Parameters:Y (ndarray of shape (N, C)) – One-hot encoded labels. Each row corresponds to an example, with a single 1 in the column associated with the label for that example
Returns:labels (list of length N) – The list of category labels corresponding to the nonzero columns in Y

Standardizer

class numpy_ml.preprocessing.general.Standardizer(with_mean=True, with_std=True)[source]

Feature-wise standardization for vector inputs.

Notes

Due to the sensitivity of empirical mean and standard deviation calculations to extreme values, Standardizer cannot guarantee balanced feature scales in the presence of outliers. In particular, note that because outliers for each feature can have different magnitudes, the spread of the transformed data on each feature can be very different.

Similar to sklearn, Standardizer uses a biased estimator for the standard deviation: numpy.std(x, ddof=0).

Parameters:
  • with_mean (bool) – Whether to scale samples to have 0 mean during transformation. Default is True.
  • with_std (bool) – Whether to scale samples to have unit variance during transformation. Default is True.
hyperparameters[source]
parameters[source]
fit(X)[source]

Store the feature-wise mean and standard deviation across the samples in X for future scaling.

Parameters:X (ndarray of shape (N, C)) – An array of N samples, each with dimensionality C
transform(X)[source]

Standardize features by removing the mean and scaling to unit variance.

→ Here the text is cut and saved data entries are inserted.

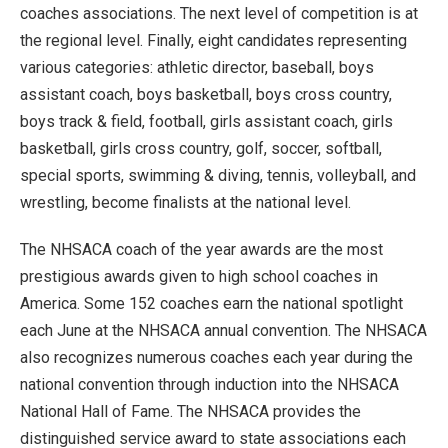
coaches associations. The next level of competition is at
the regional level. Finally, eight candidates representing
various categories: athletic director, baseball, boys
assistant coach, boys basketball, boys cross country,
boys track & field, football, girls assistant coach, girls
basketball, girls cross country, golf, soccer, softball,
special sports, swimming & diving, tennis, volleyball, and
wrestling, become finalists at the national level.
The NHSACA coach of the year awards are the most
prestigious awards given to high school coaches in
America. Some 152 coaches earn the national spotlight
each June at the NHSACA annual convention. The NHSACA
also recognizes numerous coaches each year during the
national convention through induction into the NHSACA
National Hall of Fame. The NHSACA provides the
distinguished service award to state associations each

For a sample x, the standardized score is calculated as:

\[z = (x - u) / s\]

where u is the mean of the training samples or zero if with_mean is False, and s is the standard deviation of the training samples or 1 if with_std is False.

Parameters:X (ndarray of shape (N, C)) – An array of N samples, each with dimensionality C.
Returns:Z (ndarray of shape (N, C)) – The feature-wise standardized version of X.
inverse_transform(Z)[source]

Convert a collection of standardized features back into the original feature space.

For a standardized sample z, the unstandardized score is calculated as:

\[x = z s + u\]

where u is the mean of the training samples or zero if with_mean is False, and s is the standard deviation of the training samples or 1 if with_std is False.

Parameters:Z (ndarray of shape (N, C)) – An array of N standardized samples, each with dimensionality C.
Returns:X (ndarray of shape (N, C)) – The unstandardixed samples from Z.

minibatch

numpy_ml.preprocessing.general.minibatch(X, batchsize=256, shuffle=True)[source]

Compute the minibatch indices for a training dataset.

Parameters:
  • X (ndarray of shape (N, *)) – The dataset to divide into minibatches. Assumes the first dimension represents the number of training examples.
  • batchsize (int) – The desired size of each minibatch. Note, however, that if X.shape[0] % batchsize > 0 then the final batch will contain fewer than batchsize entries. Default is 256.
  • shuffle (bool) – Whether to shuffle the entries in the dataset before dividing into minibatches. Default is True.
Returns:

  • mb_generator (generator) – A generator which yields the indices into X for each batch.
  • n_batches (int) – The number of batches.